This is an awesome thread! Many thanks! I joined just so I could pursue an issue with something very similar that is not really addressed in plain terms anywhere that I can find.

Right now I am working on the guitar electronics only, and want to experiment with some on-board circuits. Maybe a box itself is in my future, but right now I am just trying to learn the intricacies.

I believe this is ultimately related to my quest to find a generalized way to map corner frequencies of the guitar's tone circuit. For simplicity's sake, this is in general what I am working with:



All I would like to do is figure out how to determine the -3db corner frequency on paper. Approximations are fine. I thought I knew what i was doing and then realized it did not work at all like I assumed it should. The corner frequency is inversely proportional to the value of C1, but seems proportional to the value of R2.

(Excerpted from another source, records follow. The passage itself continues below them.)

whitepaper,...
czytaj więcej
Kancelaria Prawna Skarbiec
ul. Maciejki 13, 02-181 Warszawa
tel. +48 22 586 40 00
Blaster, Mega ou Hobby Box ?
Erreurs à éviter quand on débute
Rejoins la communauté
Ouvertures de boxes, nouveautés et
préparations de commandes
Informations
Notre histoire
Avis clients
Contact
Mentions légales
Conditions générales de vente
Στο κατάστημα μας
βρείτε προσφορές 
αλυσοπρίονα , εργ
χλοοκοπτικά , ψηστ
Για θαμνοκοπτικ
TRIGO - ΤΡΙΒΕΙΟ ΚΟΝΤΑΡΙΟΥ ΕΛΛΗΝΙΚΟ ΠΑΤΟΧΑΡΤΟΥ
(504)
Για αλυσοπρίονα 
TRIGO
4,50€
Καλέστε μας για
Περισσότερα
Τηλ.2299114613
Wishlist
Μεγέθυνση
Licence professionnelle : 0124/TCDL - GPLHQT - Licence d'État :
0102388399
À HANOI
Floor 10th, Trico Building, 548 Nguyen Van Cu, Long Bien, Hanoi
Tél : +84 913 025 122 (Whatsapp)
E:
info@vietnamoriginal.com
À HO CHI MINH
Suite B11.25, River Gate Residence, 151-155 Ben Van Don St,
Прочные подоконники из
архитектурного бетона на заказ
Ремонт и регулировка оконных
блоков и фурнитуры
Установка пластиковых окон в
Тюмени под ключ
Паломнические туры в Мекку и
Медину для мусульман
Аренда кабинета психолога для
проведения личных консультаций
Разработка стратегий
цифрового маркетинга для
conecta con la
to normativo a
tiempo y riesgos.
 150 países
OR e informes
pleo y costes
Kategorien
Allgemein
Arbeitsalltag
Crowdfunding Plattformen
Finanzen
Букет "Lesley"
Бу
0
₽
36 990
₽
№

Since this seems to be very similar to the paradox that Projectile had questioned in this thread, can anyone give me insight on how I go about calculating The corner frequency of the circuit? I know it has to rely somehow on the rest of the circuit interacting, I just can't grasp how.





johngreene

Quote from: ScottB on August 13, 2009, 05:25:03 PM



R2 can be thought of as a 'shelving resistor'. It limits how much the circuit can attenuate the higher frequencies. You can think of the combination of R2 and C1 as a signal capacitor with an adjustable 'quality'. So your 3dB point is always the same and is a function of R1 (the series component) and C1 (the shunt component). The maximum amount of attenuation is a function of R1, R2, and C1 (near the 3dB point). As you go up in frequency it reduces to just the ratio of R1 and R2.
--john
I started out with nothing... I still have most of it.

ScottB

Thank you John, but I am still confused so let me break this down into digestible chunks.

chunk 1
If I understand you, and assuming we turn R2 completely off and remove it from the circuit, the Fc will follow the traditional rule of 1/(2*Pi*R1*C1). Is that correct?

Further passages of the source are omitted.